In a statement to The Hill, the IRS said it “continues to remind taxpayers throughout the year to do a withholding checkup whenever a taxpayer encounters a change in the personal financial situation, such as a loss of employment.”
The agency said it will provide further communications to the public “on the tax consequences of receiving unemployment benefits and on the importance of doing routine checks of your withholding.”
People have several ways that they can respond if they have not been having taxes withheld from their unemployment benefits, tax preparers said. They can request that federal income taxes start to be withheld from their unemployment compensation by filling out a form W-4V and submitting it to their local unemployment office. They could make estimated tax payments or set money aside in their bank accounts for taxes.

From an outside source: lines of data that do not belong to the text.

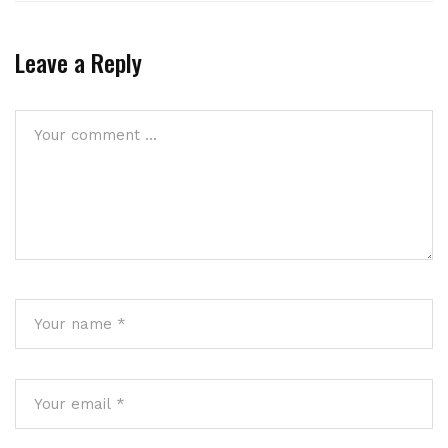
Leave a Reply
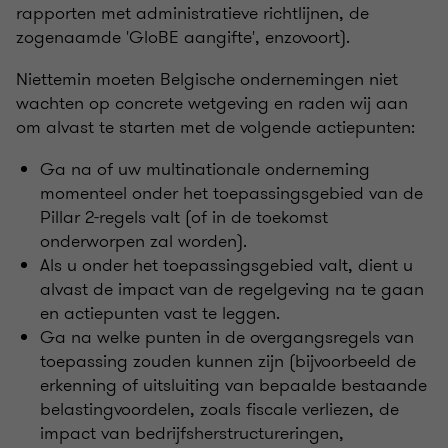
rapporten met administratieve richtlijnen, de
zogenaamde 'GloBE aangifte', enzovoort).
Niettemin moeten Belgische ondernemingen niet
wachten op concrete wetgeving en raden wij aan
om alvast te starten met de volgende actiepunten:
Ga na of uw multinationale onderneming
momenteel onder het toepassingsgebied van de
Pillar 2-regels valt (of in de toekomst
onderworpen zal worden).
Als u onder het toepassingsgebied valt, dient u
alvast de impact van de regelgeving na te gaan
en actiepunten vast te leggen.
Ga na welke punten in de overgangsregels van
toepassing zouden kunnen zijn (bijvoorbeeld de
erkenning of uitsluiting van bepaalde bestaande
belastingvoordelen, zoals fiscale verliezen, de
impact van bedrijfsherstructureringen,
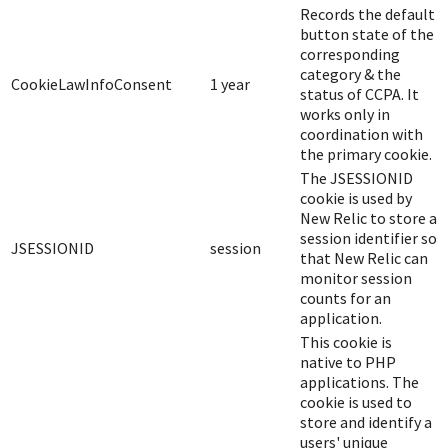
Records the default
button state of the
corresponding
category & the
CookieLawInfoConsent
1 year
status of CCPA. It
works only in
coordination with
the primary cookie.
The JSESSIONID
cookie is used by
New Relic to store a
session identifier so
JSESSIONID
session
that New Relic can
monitor session
counts for an
application.
This cookie is
native to PHP
applications. The
cookie is used to
store and identify a
users' unique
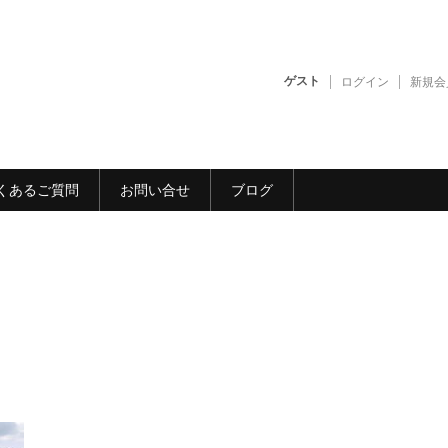
ゲスト
ログイン
新規会
くあるご質問
お問い合せ
ブログ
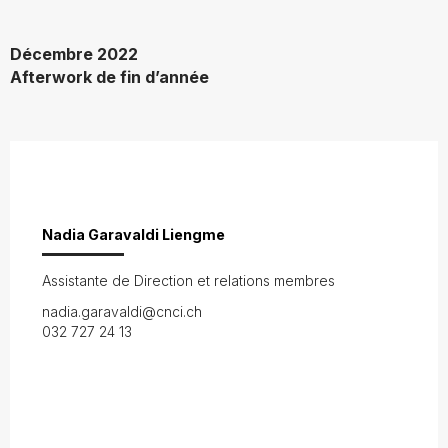
Décembre 2022
Afterwork de fin d’année
Nadia Garavaldi Liengme
Assistante de Direction et relations membres
nadia.garavaldi@cnci.ch
032 727 24 13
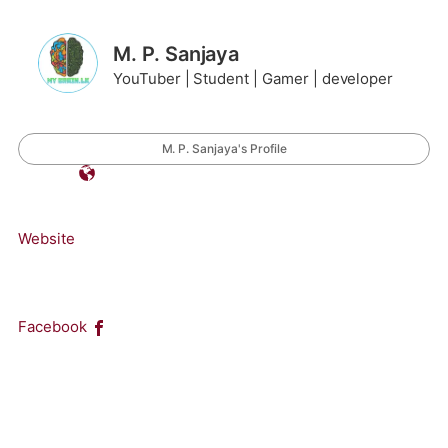
M. P. Sanjaya
YouTuber | Student | Gamer | developer
M. P. Sanjaya's Profile
Website
Facebook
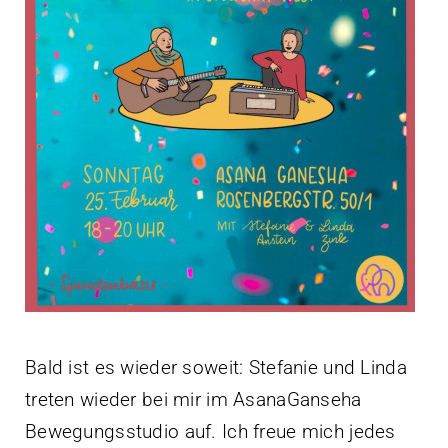
Kontakt
Bald ist es wieder soweit: Stefanie und Linda
treten wieder bei mir im AsanaGanseha
Bewegungsstudio auf. Ich freue mich jedes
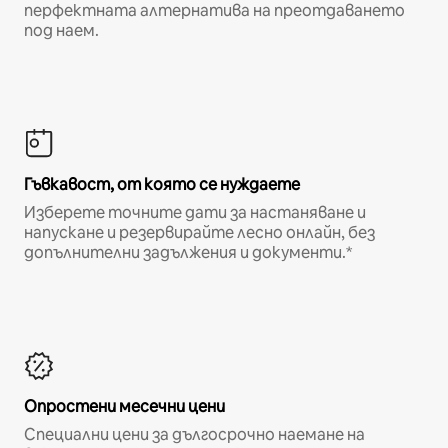
перфектната алтернатива на преотдаването
под наем.
Гъвкавост, от която се нуждаете
Изберете точните дати за настаняване и
напускане и резервирайте лесно онлайн, без
допълнителни задължения и документи.*
Опростени месечни цени
Специални цени за дългосрочно наемане на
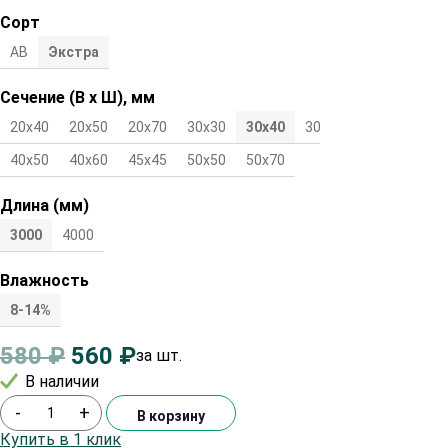
Сорт
АВ
Экстра
Сечение (В х Ш), мм
20х40
20х50
20х70
30х30
30х40
30х50
40х40
40х50
40х60
45х45
50х50
50х70
Длина (мм)
3000
4000
Влажность
8-14%
580
₽
560
₽
за шт.
В наличии
-
+
В корзину
Купить в 1 клик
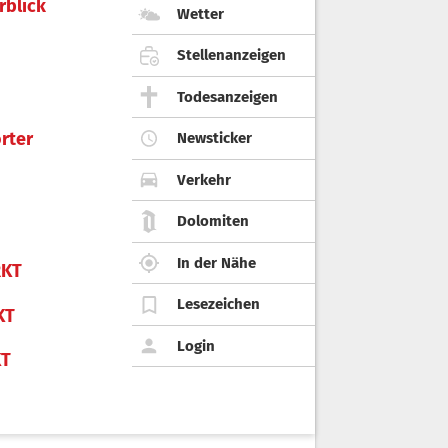
rblick
Wetter
Stellenanzeigen
Todesanzeigen
rter
Newsticker
Verkehr
Dolomiten
In der Nähe
KT
Lesezeichen
KT
Login
KT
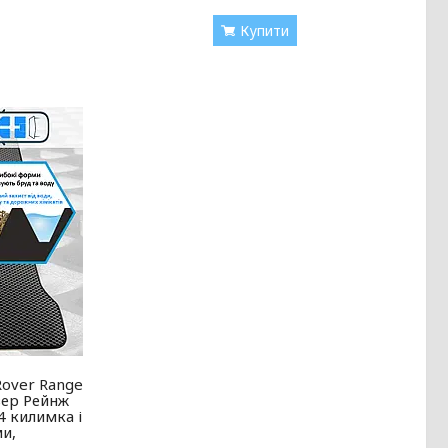
Купити
Rover Range
вер Рейнж
4 килимка і
ми,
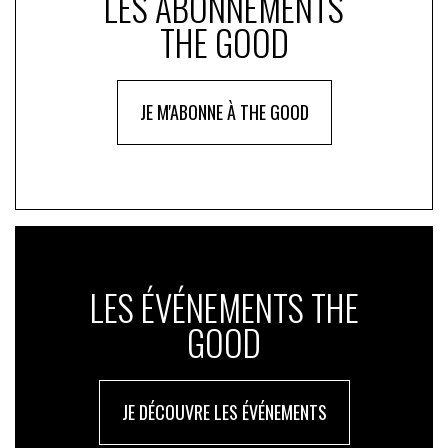
LES ABONNEMENTS
THE GOOD
JE M'ABONNE À THE GOOD
LES ÉVÉNEMENTS THE
GOOD
JE DÉCOUVRE LES ÉVÉNEMENTS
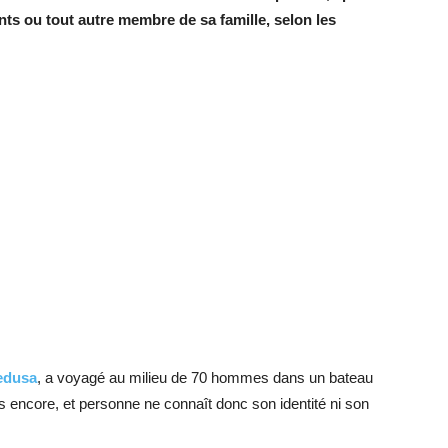
nts ou tout autre membre de sa famille, selon les
edusa
, a voyagé au milieu de 70 hommes dans un bateau
as encore, et personne ne connaît donc son identité ni son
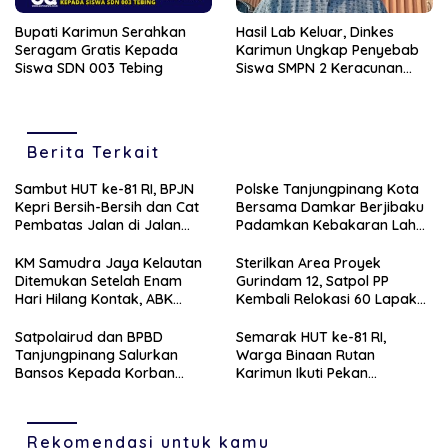
Bupati Karimun Serahkan
Hasil Lab Keluar, Dinkes
Seragam Gratis Kepada
Karimun Ungkap Penyebab
Siswa SDN 003 Tebing
Siswa SMPN 2 Keracunan
MBG
Berita Terkait
Sambut HUT ke-81 RI, BPJN
Polske Tanjungpinang Kota
Kepri Bersih-Bersih dan Cat
Bersama Damkar Berjibaku
Pembatas Jalan di Jalan
Padamkan Kebakaran Lahan
Jalan Aisyah Sulaiman
di Kampung Bugis
Tanjungpinang
KM Samudra Jaya Kelautan
Sterilkan Area Proyek
Ditemukan Setelah Enam
Gurindam 12, Satpol PP
Hari Hilang Kontak, ABK
Kembali Relokasi 60 Lapak
Dievakuasi Nelayan Malaysia
Pedagang
Satpolairud dan BPBD
Semarak HUT ke-81 RI,
Tanjungpinang Salurkan
Warga Binaan Rutan
Bansos Kepada Korban
Karimun Ikuti Pekan
Pompong Terbalik ‎
Olahraga dan Seni
Rekomendasi untuk kamu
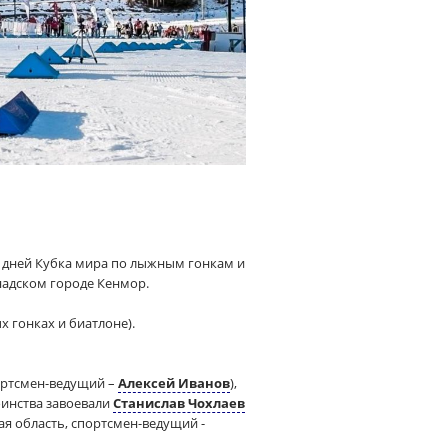
х дней Кубка мира по лыжным гонкам и
надском городе Кенмор.
х гонках и биатлоне).
ортсмен-ведущий –
Алексей Иванов
),
оинства завоевали
Станислав Чохлаев
я область, спортсмен-ведущий -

Significantly underpaying taxes throughout the year risks a penalty, but the IRS has provided penalty relief in the past when the agency considers the circumstances it warranted, like during the first filing season of President Trump’s 2017 tax-cut law.
Tax preparers said they wouldn’t be surprised if the IRS takes steps to assist people who do not have enough money withheld this year.
“They will try not to penalize taxpayers for coming up short at the end of the year,” Kohlhof said.